YOUR ASSIGNMENT: Copy word for word, please, the lines of the entries below running from the one containing "安心・安全 (302, 60)" to the one containing "監査 (320, 2304)", both ends included.

EXCERPTED DATA:
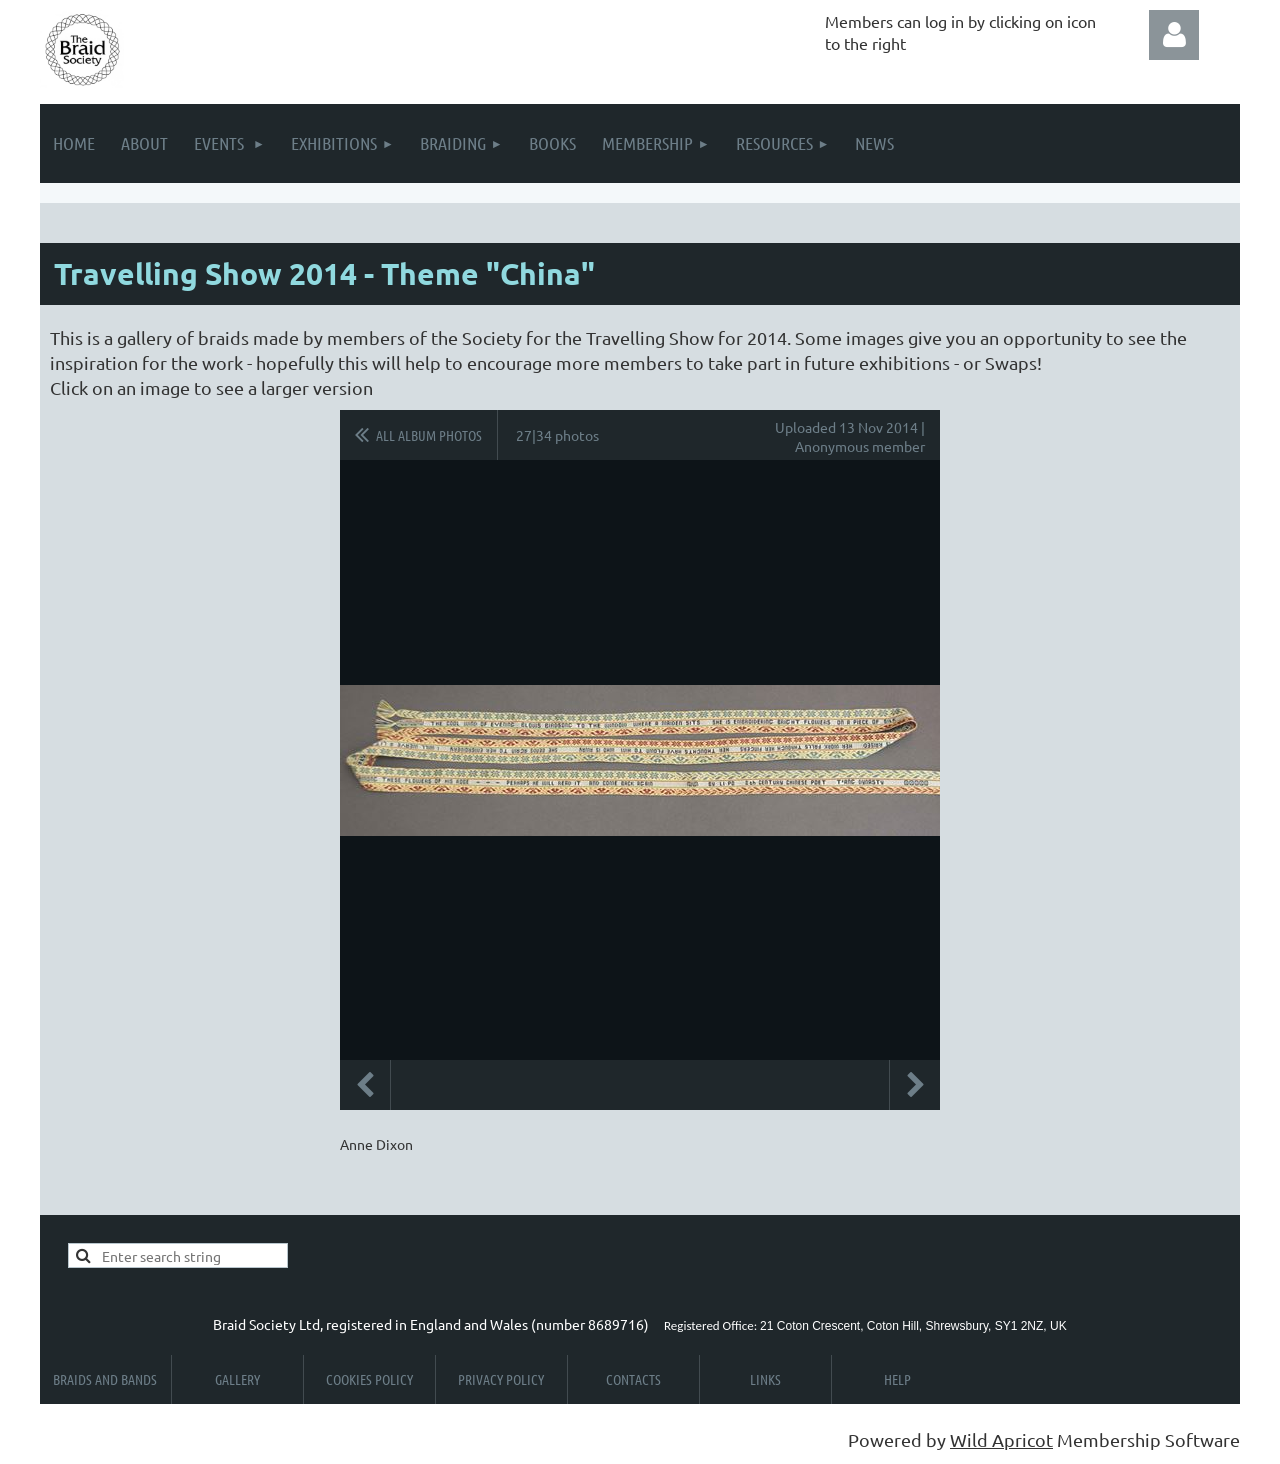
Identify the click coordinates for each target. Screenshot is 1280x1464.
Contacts (633, 1379)
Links (765, 1379)
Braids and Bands (105, 1379)
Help (897, 1379)
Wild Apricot (1001, 1439)
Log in (1174, 35)
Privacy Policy (501, 1379)
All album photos (429, 435)
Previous (365, 1085)
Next (915, 1085)
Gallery (237, 1379)
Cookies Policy (369, 1379)
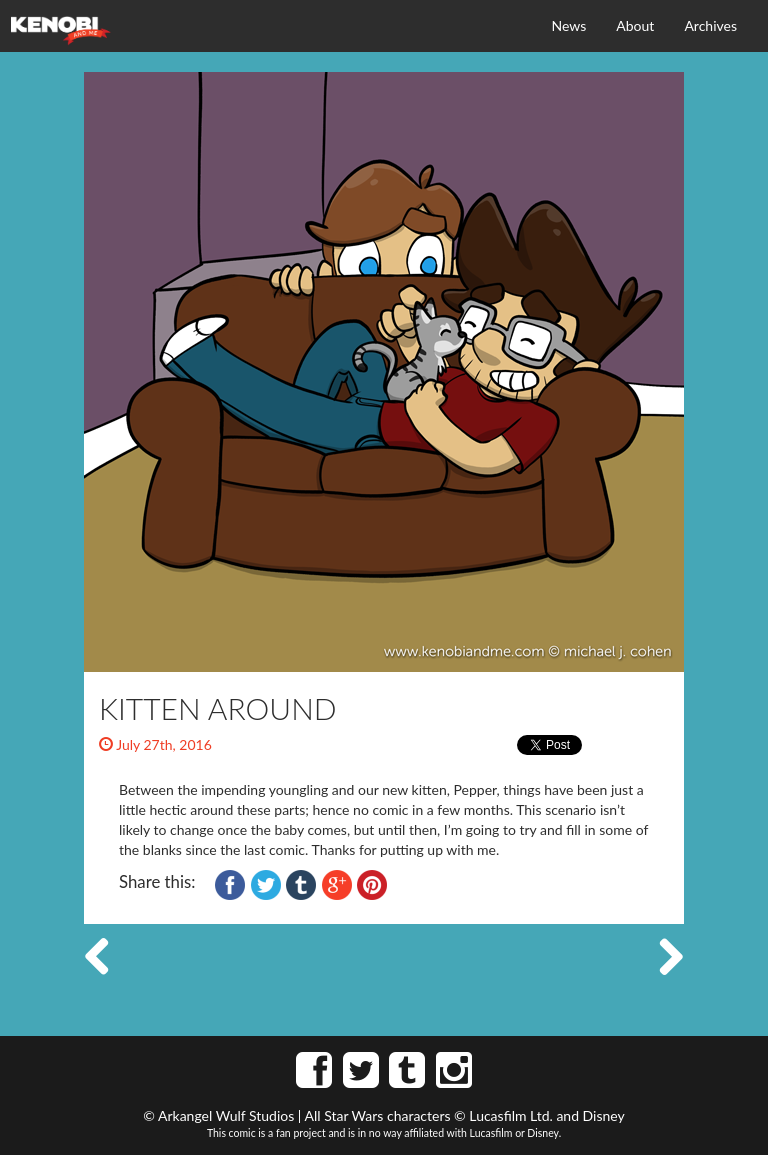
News (569, 25)
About (635, 25)
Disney (604, 1115)
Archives (710, 25)
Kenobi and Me (61, 31)
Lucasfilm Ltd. (510, 1115)
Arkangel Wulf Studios (226, 1115)
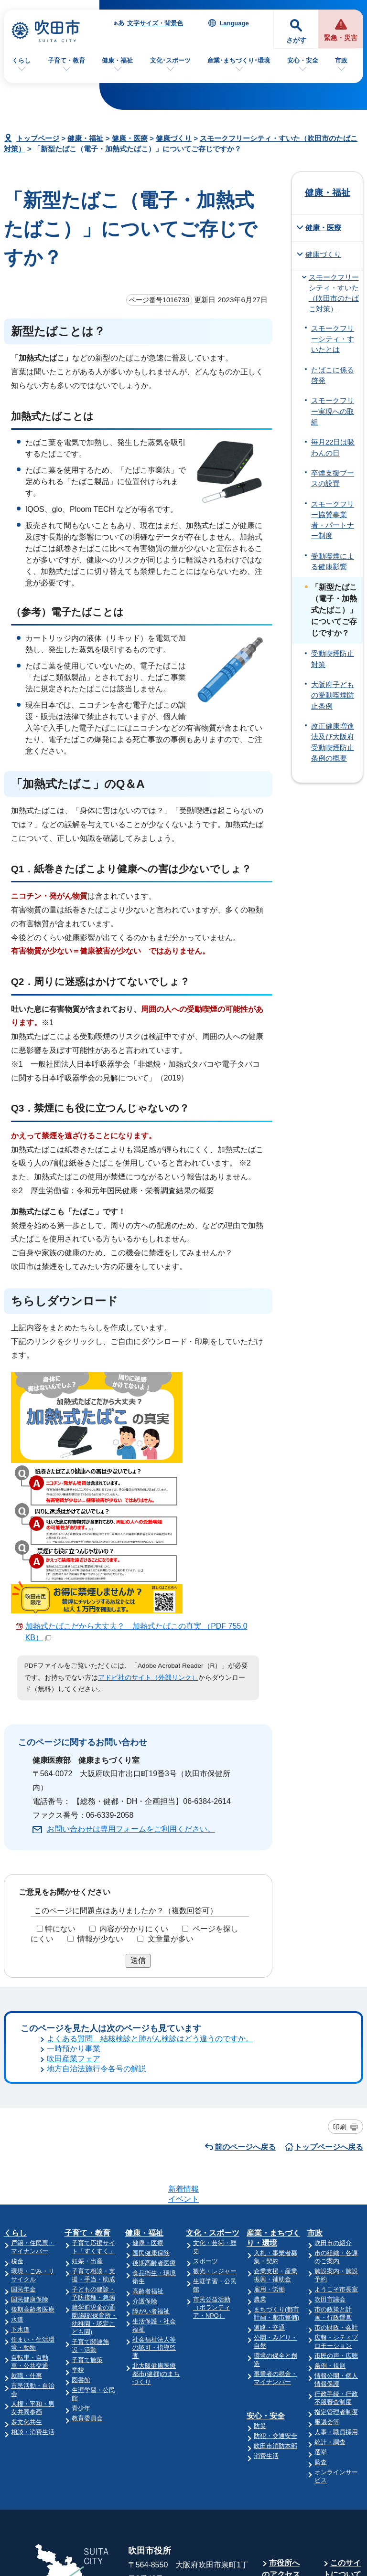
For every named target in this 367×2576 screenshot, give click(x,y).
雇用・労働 (269, 2131)
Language (233, 23)
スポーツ (205, 2103)
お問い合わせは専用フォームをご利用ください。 (131, 1829)
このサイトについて (342, 2411)
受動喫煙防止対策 (332, 659)
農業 (260, 2141)
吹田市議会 (329, 2141)
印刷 (339, 2006)
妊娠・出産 (87, 2103)
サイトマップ (342, 2441)
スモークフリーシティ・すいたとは (332, 339)
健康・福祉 (117, 60)
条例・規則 (329, 2208)
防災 (260, 2268)
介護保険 (144, 2143)
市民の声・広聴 (336, 2198)
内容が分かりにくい (133, 1929)
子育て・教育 (66, 60)
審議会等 (326, 2264)
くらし (21, 60)
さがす (296, 40)
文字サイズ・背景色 (155, 23)
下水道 (20, 2171)
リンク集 (345, 2465)
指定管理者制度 (336, 2254)
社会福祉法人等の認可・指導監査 (154, 2190)
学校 (78, 2212)
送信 (138, 1960)
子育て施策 (87, 2202)
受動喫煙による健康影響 (332, 561)
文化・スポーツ (212, 2075)
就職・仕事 (26, 2218)
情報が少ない (100, 1939)
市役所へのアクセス (281, 2411)
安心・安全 (302, 60)
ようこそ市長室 (336, 2131)
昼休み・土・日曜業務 (281, 2476)
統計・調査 (329, 2284)
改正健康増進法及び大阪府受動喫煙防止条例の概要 (332, 742)
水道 (17, 2161)
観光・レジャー (215, 2113)
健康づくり (174, 138)
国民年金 (23, 2131)
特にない (60, 1929)
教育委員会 (87, 2260)
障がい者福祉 (151, 2153)
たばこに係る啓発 (332, 375)
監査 (320, 2304)
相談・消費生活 (32, 2274)
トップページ (37, 138)
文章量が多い (171, 1939)
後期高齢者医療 (32, 2151)
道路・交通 (269, 2169)
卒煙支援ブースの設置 (332, 478)
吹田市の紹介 (333, 2085)
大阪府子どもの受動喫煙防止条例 (332, 695)
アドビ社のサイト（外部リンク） (148, 1677)
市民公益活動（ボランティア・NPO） (211, 2150)
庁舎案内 (284, 2435)
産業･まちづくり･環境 (238, 60)
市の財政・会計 (336, 2169)
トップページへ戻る (328, 2027)
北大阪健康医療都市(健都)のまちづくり (156, 2216)
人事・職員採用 (336, 2274)
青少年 (81, 2250)
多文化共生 (26, 2264)
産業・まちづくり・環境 (273, 2080)
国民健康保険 (29, 2141)
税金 (17, 2103)
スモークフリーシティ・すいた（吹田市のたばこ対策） (334, 293)
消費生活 (266, 2298)
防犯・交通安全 (275, 2278)
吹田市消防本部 (275, 2288)
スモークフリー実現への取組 (332, 411)
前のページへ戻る (245, 2027)
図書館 (81, 2222)
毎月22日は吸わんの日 (333, 447)
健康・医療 (130, 138)
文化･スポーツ (170, 60)
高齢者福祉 (147, 2133)
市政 (341, 60)
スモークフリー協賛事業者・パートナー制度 (332, 520)
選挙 (320, 2294)
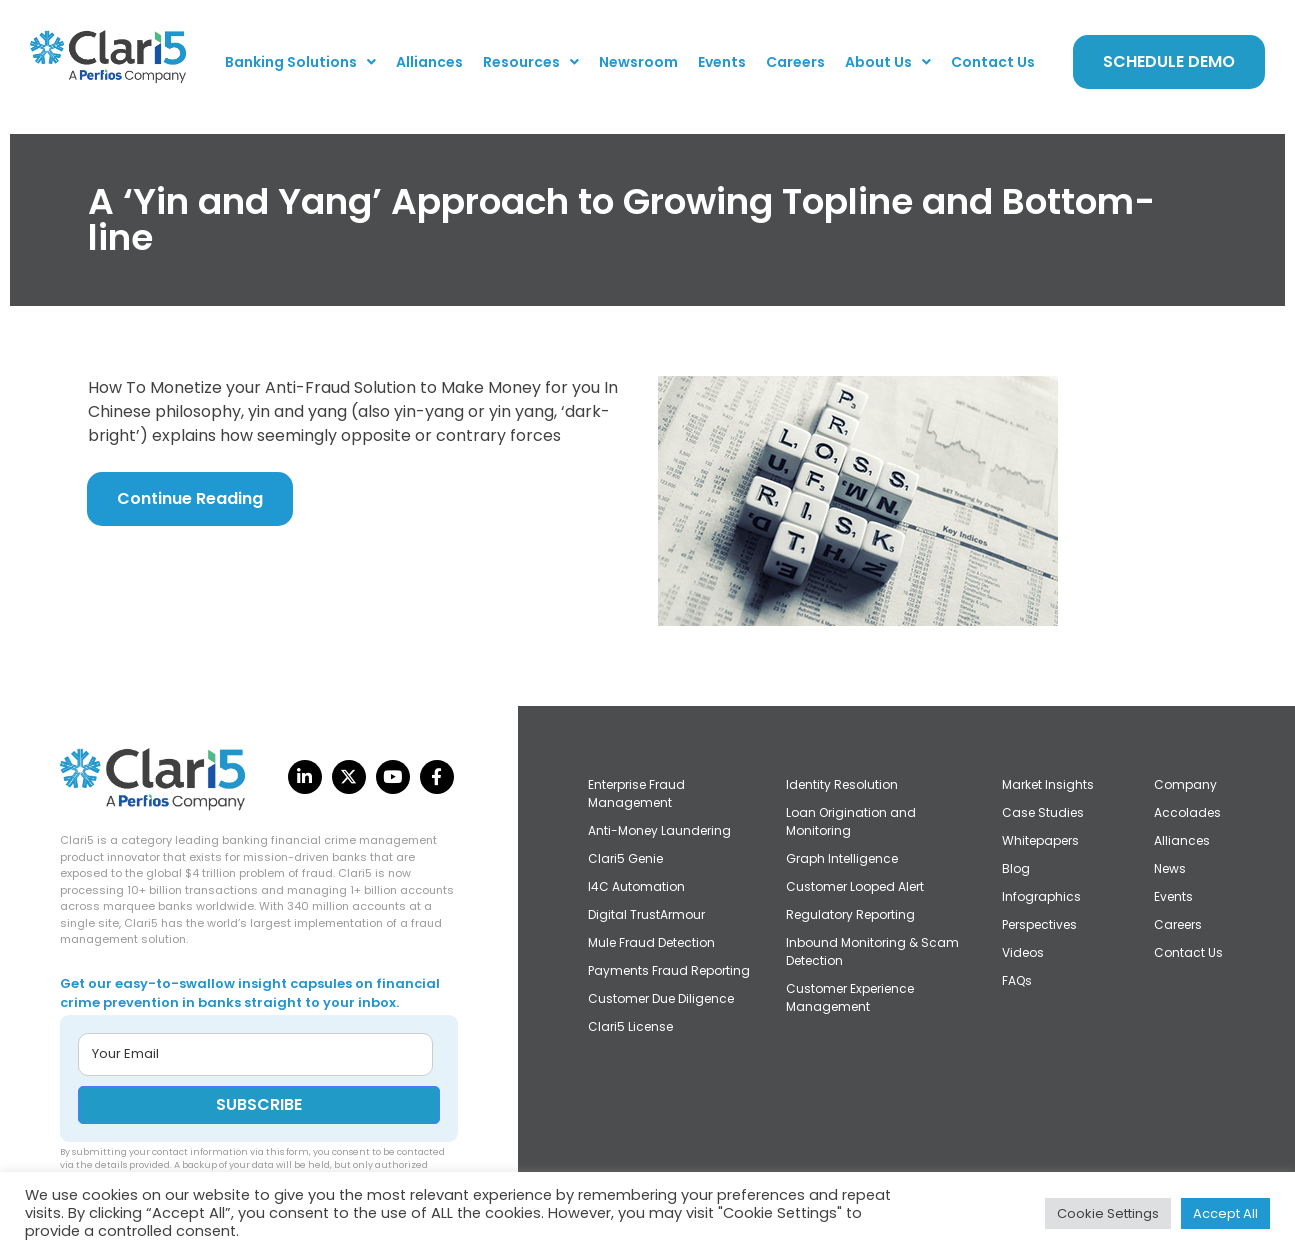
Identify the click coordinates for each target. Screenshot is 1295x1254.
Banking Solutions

THE ANSWER:
安心・安全 (302, 60)
ようこそ市長室 (336, 2131)
昼休み・土・日曜業務 (281, 2476)
統計・調査 (329, 2284)
改正健康増進法及び大阪府受動喫煙防止条例の概要 (332, 742)
水道 (17, 2161)
観光・レジャー (215, 2113)
健康づくり (174, 138)
国民年金 (23, 2131)
特にない (60, 1929)
教育委員会 (87, 2260)
障がい者福祉 (151, 2153)
たばこに係る啓発 (332, 375)
監査 (320, 2304)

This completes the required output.